ShashankInamdar
ServiceNow Employee
ServiceNow Employee

This article gives an overview of the different Catalog relationships supported by ServiceNow Catalog Management under the TSM Application.

 

 

 

Feature: Catalog Relationships 

Application: Telecom Service Management 

Release: All applicable 

 

DYK (Did You Know) is a series of articles that introduces simple and basic concepts of the working of ServiceNow TMT Applications. 

 

 

ServiceNow Catalog is aligned with the TMF SID (Shared Information Data Model) and provides the following entities to express the Catalog definition –

 

Product Offering

Product Specifications

Service Specifications

            Type = customer facing

            Type = resource facing

Resource Specifications

 

These entities can be categorized in the following domains –

 

ShashankInamdar_0-1703071697347.png

 

 

Product Domain contains Product Specifications

CFSS Service Domain contains Customer Facing Service Specifications

RFSS Service Domain contains Resource Facing Service Specifications

Resource Domain contains Resource Specifications

 

Intra Domain relationships.

 

A hierarchical relationship between two specifications of the same type i.e., ONLY within a given domain can be expressed either via a ‘Bundles’ or ‘ComposedOf’ relationship.

 

 

When should a 'Bundles' relationship be used?

 

A Bundles relationship is similar to a ‘Aggregation Relationship’.

A Bundles relationship should be used when:

  • The target specification in the relationship may remain unaffected by a change on the source specification.
  • The target specification may change or cease independent of the source specification.
  • The instantiated target specification can have its independent orchestration flow.

 

In a Bundles relationship, a Domain order is created for both the source and target specification and hence may have an orchestration Subflow attached to both the domain orders.

 

When should a 'ComposedOf' relationship be used?

 

A ComposedOf relationship is similar to a ‘Composite Relationship’.
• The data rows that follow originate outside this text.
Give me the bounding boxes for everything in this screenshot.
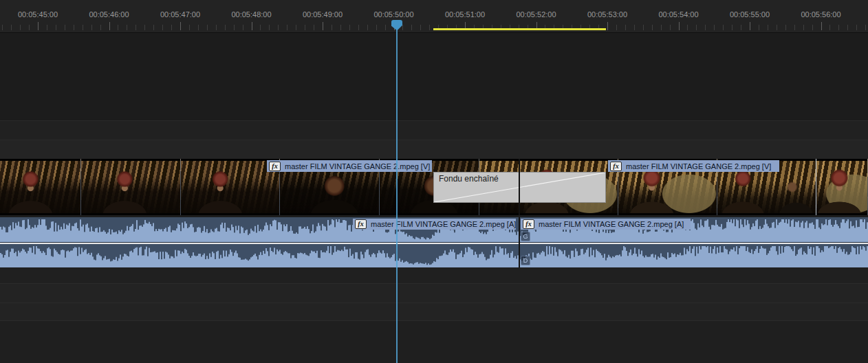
ruler-tick-minor [29, 25, 30, 30]
video-clip-segment[interactable] [816, 159, 868, 215]
ruler-tick-minor [759, 25, 759, 30]
track-v2b-empty [0, 140, 868, 159]
transition-selection-bar [433, 28, 606, 30]
track-a3-empty [0, 283, 868, 302]
waveform-right-channel [0, 244, 868, 267]
audio-clip-label-1[interactable]: fx master FILM VINTAGE GANGE 2.mpeg [A] [353, 219, 516, 230]
ruler-timecode: 00:05:53:00 [587, 10, 627, 19]
ruler-tick-minor [732, 25, 733, 30]
ruler-tick-minor [402, 25, 403, 30]
ruler-tick-minor [847, 25, 848, 30]
ruler-timecode: 00:05:54:00 [658, 10, 698, 19]
ruler-tick-minor [865, 25, 866, 30]
ruler-tick-minor [153, 25, 154, 30]
ruler-tick-minor [741, 25, 741, 30]
ruler-tick-minor [216, 25, 217, 30]
ruler-tick-minor [305, 25, 305, 30]
ruler-tick-minor [234, 25, 235, 30]
ruler-tick-minor [777, 25, 777, 30]
ruler-tick-minor [278, 25, 279, 30]
ruler-tick-major [252, 22, 252, 30]
clip-name-text: master FILM VINTAGE GANGE 2.mpeg [A] [371, 220, 516, 228]
ruler-tick-minor [349, 25, 350, 30]
fx-badge-icon: fx [610, 162, 622, 171]
ruler-timecode: 00:05:47:00 [160, 10, 200, 19]
ruler-tick-minor [785, 25, 786, 30]
ruler-timecode: 00:05:50:00 [373, 10, 413, 19]
ruler-tick-minor [65, 25, 65, 30]
ruler-tick-minor [83, 25, 83, 30]
fx-badge-icon: fx [355, 219, 367, 229]
ruler-tick-minor [616, 25, 617, 30]
audio-clip-label-2[interactable]: fx master FILM VINTAGE GANGE 2.mpeg [A] [521, 219, 691, 230]
ruler-tick-minor [634, 25, 635, 30]
ruler-timecode: 00:05:46:00 [89, 10, 129, 19]
video-clip-label-2[interactable]: fx master FILM VINTAGE GANGE 2.mpeg [V] [608, 160, 779, 172]
channel-badge-gauche: G [521, 232, 530, 241]
ruler-tick-minor [11, 25, 12, 30]
ruler-tick-minor [118, 25, 118, 30]
video-edit-cut [519, 159, 520, 215]
ruler-tick-major [180, 22, 181, 30]
ruler-tick-minor [429, 25, 430, 30]
ruler-tick-minor [269, 25, 270, 30]
ruler-tick-minor [367, 25, 368, 30]
channel-badge-droite: D [521, 256, 530, 265]
ruler-timecode: 00:05:51:00 [445, 10, 485, 19]
ruler-tick-minor [652, 25, 653, 30]
ruler-tick-minor [198, 25, 199, 30]
ruler-tick-minor [376, 25, 377, 30]
ruler-tick-minor [144, 25, 145, 30]
ruler-tick-minor [670, 25, 671, 30]
ruler-tick-major [323, 22, 323, 30]
ruler-tick-minor [100, 25, 101, 30]
ruler-tick-minor [20, 25, 21, 30]
ruler-tick-minor [411, 25, 412, 30]
ruler-tick-minor [643, 25, 644, 30]
time-ruler[interactable]: 00:05:45:0000:05:46:0000:05:47:0000:05:4… [0, 0, 868, 33]
video-clip-segment[interactable] [0, 159, 81, 215]
ruler-tick-minor [420, 25, 421, 30]
ruler-tick-minor [332, 25, 332, 30]
track-v2-empty [0, 120, 868, 140]
track-a4-empty [0, 302, 868, 320]
ruler-tick-minor [794, 25, 795, 30]
ruler-tick-minor [74, 25, 74, 30]
ruler-tick-minor [260, 25, 261, 30]
ruler-tick-major [821, 22, 822, 30]
ruler-tick-minor [768, 25, 768, 30]
ruler-tick-minor [314, 25, 314, 30]
ruler-tick-major [38, 22, 39, 30]
ruler-tick-minor [625, 25, 626, 30]
ruler-tick-minor [856, 25, 857, 30]
ruler-tick-major [607, 22, 608, 30]
audio-edit-cut [519, 217, 520, 267]
ruler-timecode: 00:05:45:00 [18, 10, 58, 19]
track-v3-empty [0, 33, 868, 120]
ruler-tick-minor [162, 25, 163, 30]
ruler-timecode: 00:05:49:00 [303, 10, 343, 19]
ruler-timecode: 00:05:52:00 [516, 10, 556, 19]
ruler-tick-minor [705, 25, 706, 30]
ruler-tick-major [679, 22, 680, 30]
ruler-tick-minor [803, 25, 804, 30]
ruler-tick-minor [127, 25, 127, 30]
video-clip-segment[interactable] [81, 159, 181, 215]
ruler-tick-major [109, 22, 110, 30]
transition-label: Fondu enchaîné [439, 174, 499, 184]
ruler-tick-minor [47, 25, 47, 30]
ruler-tick-minor [56, 25, 56, 30]
ruler-tick-minor [838, 25, 839, 30]
ruler-tick-minor [243, 25, 243, 30]
ruler-tick-minor [385, 25, 386, 30]
ruler-tick-minor [287, 25, 287, 30]
video-clip-segment[interactable] [181, 159, 280, 215]
ruler-tick-minor [91, 25, 92, 30]
ruler-tick-minor [358, 25, 359, 30]
video-clip-label-1[interactable]: fx master FILM VINTAGE GANGE 2.mpeg [V] [267, 160, 432, 172]
ruler-tick-minor [135, 25, 136, 30]
clip-name-text: master FILM VINTAGE GANGE 2.mpeg [V] [285, 162, 430, 170]
ruler-tick-minor [687, 25, 688, 30]
audio-track-a1[interactable]: fx master FILM VINTAGE GANGE 2.mpeg [A] … [0, 217, 868, 268]
timeline-bottom-area [0, 320, 868, 363]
A ComposedOf relationship should be used when:

  • The target specification in the relationship is always affected by a change or cease of the source specification.
  • The target specification does not change or cease independent of the source specification i.e., it’s lifecycle is tightly coupled with the source specification.
  • The instantiated target specification does not have its independent orchestration flow.

 

In a ComposedOf relationship, a Domain order is created only for both the source specification and hence can only have an orchestration Subflow attached to the domain order for the source specification.

 

Inter Domain Relationships

 

A hierarchical relationship between two specifications of different type i.e., ACROSS domains can be expressed either via a ‘Realized As’ or ‘Requires’ relationship.

 

When is a ‘Realized As’ allowed?

 

In a hierarchical relationship, when the target specification is of type CFSS, the relationship type to used is ‘Realized As’.

 

When is a ‘Requires’ allowed?

 

In a hierarchical relationship, when the target specification is of type RFSS or a Resource, the relationship type to used is ‘Requires’.

 

The table below summarizes the specification relationship types –

 

Source Specification

Target Specification

Supported Relationship Types

Intra/Inter Domain Classification

Product

Product

Bundles, ComposedOf

Intra

Product

CFSS

Realized As

Inter

Product

RFSS

Requires

Inter

Product

Resource

Requires

Inter

CFSS

CFSS

Bundles, ComposedOf

Intra

CFSS

RFSS

Requires

Inter

CFSS

Resource

Requires

Inter

RFSS

RFSS

Bundles, ComposedOf

Intra

RFSS

Resource

Requires

Inter

Resource

Resource

Bundles, ComposedOf

Intra

 

 

Horizontal Relationships

 

While hierarchical relationship is top-down/vertical/parent-child in nature, ServiceNow Catalog also supports horizontal relationships that cuts across domains or hierarchy and is agnostic to whether the source and target specification have a common parent.

 

Horizontal Relationship is like a dependency relationship, where one entity relies on another entity.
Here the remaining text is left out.